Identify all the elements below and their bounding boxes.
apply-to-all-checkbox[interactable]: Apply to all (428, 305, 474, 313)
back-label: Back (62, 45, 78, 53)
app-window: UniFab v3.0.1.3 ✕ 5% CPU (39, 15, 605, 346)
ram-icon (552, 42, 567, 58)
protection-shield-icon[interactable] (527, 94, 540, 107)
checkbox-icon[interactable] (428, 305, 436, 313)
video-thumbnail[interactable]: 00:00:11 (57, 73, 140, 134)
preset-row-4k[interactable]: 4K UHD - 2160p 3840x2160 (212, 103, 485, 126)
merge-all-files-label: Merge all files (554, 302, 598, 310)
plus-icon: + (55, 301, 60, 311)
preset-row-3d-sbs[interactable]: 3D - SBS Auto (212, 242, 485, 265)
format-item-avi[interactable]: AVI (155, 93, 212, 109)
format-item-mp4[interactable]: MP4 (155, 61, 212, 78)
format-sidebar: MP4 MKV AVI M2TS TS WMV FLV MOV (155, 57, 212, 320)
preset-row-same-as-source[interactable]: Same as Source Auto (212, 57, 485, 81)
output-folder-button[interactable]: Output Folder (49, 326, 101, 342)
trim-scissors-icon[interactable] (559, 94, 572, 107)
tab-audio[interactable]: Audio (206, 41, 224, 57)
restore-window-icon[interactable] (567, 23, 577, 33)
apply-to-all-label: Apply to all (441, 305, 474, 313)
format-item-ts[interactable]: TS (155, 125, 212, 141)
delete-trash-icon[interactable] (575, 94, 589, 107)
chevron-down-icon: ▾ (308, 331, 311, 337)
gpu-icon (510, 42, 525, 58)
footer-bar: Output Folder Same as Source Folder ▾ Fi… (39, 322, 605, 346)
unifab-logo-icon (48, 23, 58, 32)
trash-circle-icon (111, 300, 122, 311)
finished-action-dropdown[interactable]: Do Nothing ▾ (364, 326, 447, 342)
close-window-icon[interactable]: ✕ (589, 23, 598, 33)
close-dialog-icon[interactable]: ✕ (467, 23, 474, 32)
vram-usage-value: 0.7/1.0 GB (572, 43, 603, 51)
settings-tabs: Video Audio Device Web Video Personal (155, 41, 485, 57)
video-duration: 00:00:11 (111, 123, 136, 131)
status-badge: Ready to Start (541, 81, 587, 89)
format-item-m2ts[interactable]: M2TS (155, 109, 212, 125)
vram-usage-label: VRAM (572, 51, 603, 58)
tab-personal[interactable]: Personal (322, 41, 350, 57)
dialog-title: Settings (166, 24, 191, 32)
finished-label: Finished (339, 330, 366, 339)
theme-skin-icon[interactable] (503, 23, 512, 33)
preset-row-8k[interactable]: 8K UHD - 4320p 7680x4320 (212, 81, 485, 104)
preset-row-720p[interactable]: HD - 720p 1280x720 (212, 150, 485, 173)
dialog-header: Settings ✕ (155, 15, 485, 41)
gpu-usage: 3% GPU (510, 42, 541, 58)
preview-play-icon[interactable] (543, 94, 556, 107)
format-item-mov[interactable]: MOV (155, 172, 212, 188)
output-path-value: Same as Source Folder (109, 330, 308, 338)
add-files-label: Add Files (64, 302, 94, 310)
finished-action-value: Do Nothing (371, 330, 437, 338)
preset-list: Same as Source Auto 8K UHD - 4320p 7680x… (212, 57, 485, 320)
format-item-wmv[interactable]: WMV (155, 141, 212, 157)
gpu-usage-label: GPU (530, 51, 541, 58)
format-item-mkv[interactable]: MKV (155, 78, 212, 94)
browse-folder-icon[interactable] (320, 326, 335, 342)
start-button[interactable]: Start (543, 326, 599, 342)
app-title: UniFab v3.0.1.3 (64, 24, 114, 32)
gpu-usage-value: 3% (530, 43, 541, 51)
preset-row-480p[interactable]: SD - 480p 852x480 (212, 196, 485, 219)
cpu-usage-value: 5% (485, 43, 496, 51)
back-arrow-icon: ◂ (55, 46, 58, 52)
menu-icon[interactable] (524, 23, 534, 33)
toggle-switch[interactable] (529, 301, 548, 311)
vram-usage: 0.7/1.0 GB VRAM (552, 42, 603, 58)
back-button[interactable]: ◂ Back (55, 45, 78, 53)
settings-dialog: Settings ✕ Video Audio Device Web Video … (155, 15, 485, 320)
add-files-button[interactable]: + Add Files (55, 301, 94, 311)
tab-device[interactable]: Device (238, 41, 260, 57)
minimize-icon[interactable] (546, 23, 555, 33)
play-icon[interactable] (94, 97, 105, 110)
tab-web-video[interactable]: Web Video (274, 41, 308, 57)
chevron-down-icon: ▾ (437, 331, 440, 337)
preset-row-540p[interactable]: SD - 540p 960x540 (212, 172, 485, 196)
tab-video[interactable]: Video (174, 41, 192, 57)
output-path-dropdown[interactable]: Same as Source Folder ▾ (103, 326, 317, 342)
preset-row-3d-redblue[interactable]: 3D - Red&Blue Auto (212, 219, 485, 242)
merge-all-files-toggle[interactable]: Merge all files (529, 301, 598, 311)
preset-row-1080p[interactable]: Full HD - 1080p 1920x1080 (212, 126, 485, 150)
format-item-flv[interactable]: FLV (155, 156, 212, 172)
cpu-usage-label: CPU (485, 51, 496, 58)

- Aim of the exercise: The expected output is the complete listing, word for word.

- Written answer:
Identify all the elements below and their bounding boxes.
apply-to-all-checkbox[interactable]: Apply to all (428, 305, 474, 313)
back-label: Back (62, 45, 78, 53)
app-window: UniFab v3.0.1.3 ✕ 5% CPU (39, 15, 605, 346)
ram-icon (552, 42, 567, 58)
protection-shield-icon[interactable] (527, 94, 540, 107)
checkbox-icon[interactable] (428, 305, 436, 313)
video-thumbnail[interactable]: 00:00:11 (57, 73, 140, 134)
preset-row-4k[interactable]: 4K UHD - 2160p 3840x2160 (212, 103, 485, 126)
merge-all-files-label: Merge all files (554, 302, 598, 310)
plus-icon: + (55, 301, 60, 311)
preset-row-3d-sbs[interactable]: 3D - SBS Auto (212, 242, 485, 265)
format-item-avi[interactable]: AVI (155, 93, 212, 109)
format-item-mp4[interactable]: MP4 (155, 61, 212, 78)
format-sidebar: MP4 MKV AVI M2TS TS WMV FLV MOV (155, 57, 212, 320)
preset-row-same-as-source[interactable]: Same as Source Auto (212, 57, 485, 81)
output-folder-button[interactable]: Output Folder (49, 326, 101, 342)
trim-scissors-icon[interactable] (559, 94, 572, 107)
tab-audio[interactable]: Audio (206, 41, 224, 57)
restore-window-icon[interactable] (567, 23, 577, 33)
apply-to-all-label: Apply to all (441, 305, 474, 313)
format-item-ts[interactable]: TS (155, 125, 212, 141)
delete-trash-icon[interactable] (575, 94, 589, 107)
chevron-down-icon: ▾ (308, 331, 311, 337)
gpu-icon (510, 42, 525, 58)
footer-bar: Output Folder Same as Source Folder ▾ Fi… (39, 322, 605, 346)
unifab-logo-icon (48, 23, 58, 32)
trash-circle-icon (111, 300, 122, 311)
finished-action-dropdown[interactable]: Do Nothing ▾ (364, 326, 447, 342)
close-window-icon[interactable]: ✕ (589, 23, 598, 33)
close-dialog-icon[interactable]: ✕ (467, 23, 474, 32)
vram-usage-value: 0.7/1.0 GB (572, 43, 603, 51)
settings-tabs: Video Audio Device Web Video Personal (155, 41, 485, 57)
video-duration: 00:00:11 (111, 123, 136, 131)
status-badge: Ready to Start (541, 81, 587, 89)
format-item-m2ts[interactable]: M2TS (155, 109, 212, 125)
vram-usage-label: VRAM (572, 51, 603, 58)
tab-personal[interactable]: Personal (322, 41, 350, 57)
dialog-title: Settings (166, 24, 191, 32)
finished-label: Finished (339, 330, 366, 339)
theme-skin-icon[interactable] (503, 23, 512, 33)
preset-row-8k[interactable]: 8K UHD - 4320p 7680x4320 (212, 81, 485, 104)
preset-row-720p[interactable]: HD - 720p 1280x720 (212, 150, 485, 173)
dialog-header: Settings ✕ (155, 15, 485, 41)
gpu-usage: 3% GPU (510, 42, 541, 58)
preview-play-icon[interactable] (543, 94, 556, 107)
format-item-mov[interactable]: MOV (155, 172, 212, 188)
output-path-value: Same as Source Folder (109, 330, 308, 338)
add-files-label: Add Files (64, 302, 94, 310)
finished-action-value: Do Nothing (371, 330, 437, 338)
preset-list: Same as Source Auto 8K UHD - 4320p 7680x… (212, 57, 485, 320)
format-item-wmv[interactable]: WMV (155, 141, 212, 157)
gpu-usage-label: GPU (530, 51, 541, 58)
format-item-mkv[interactable]: MKV (155, 78, 212, 94)
browse-folder-icon[interactable] (320, 326, 335, 342)
start-button[interactable]: Start (543, 326, 599, 342)
app-title: UniFab v3.0.1.3 (64, 24, 114, 32)
gpu-usage-value: 3% (530, 43, 541, 51)
preset-row-480p[interactable]: SD - 480p 852x480 (212, 196, 485, 219)
cpu-usage-value: 5% (485, 43, 496, 51)
back-arrow-icon: ◂ (55, 46, 58, 52)
menu-icon[interactable] (524, 23, 534, 33)
toggle-switch[interactable] (529, 301, 548, 311)
vram-usage: 0.7/1.0 GB VRAM (552, 42, 603, 58)
back-button[interactable]: ◂ Back (55, 45, 78, 53)
settings-dialog: Settings ✕ Video Audio Device Web Video … (155, 15, 485, 320)
add-files-button[interactable]: + Add Files (55, 301, 94, 311)
tab-device[interactable]: Device (238, 41, 260, 57)
minimize-icon[interactable] (546, 23, 555, 33)
play-icon[interactable] (94, 97, 105, 110)
tab-web-video[interactable]: Web Video (274, 41, 308, 57)
chevron-down-icon: ▾ (437, 331, 440, 337)
preset-row-540p[interactable]: SD - 540p 960x540 (212, 172, 485, 196)
tab-video[interactable]: Video (174, 41, 192, 57)
output-path-dropdown[interactable]: Same as Source Folder ▾ (103, 326, 317, 342)
preset-row-3d-redblue[interactable]: 3D - Red&Blue Auto (212, 219, 485, 242)
merge-all-files-toggle[interactable]: Merge all files (529, 301, 598, 311)
preset-row-1080p[interactable]: Full HD - 1080p 1920x1080 (212, 126, 485, 150)
format-item-flv[interactable]: FLV (155, 156, 212, 172)
cpu-usage-label: CPU (485, 51, 496, 58)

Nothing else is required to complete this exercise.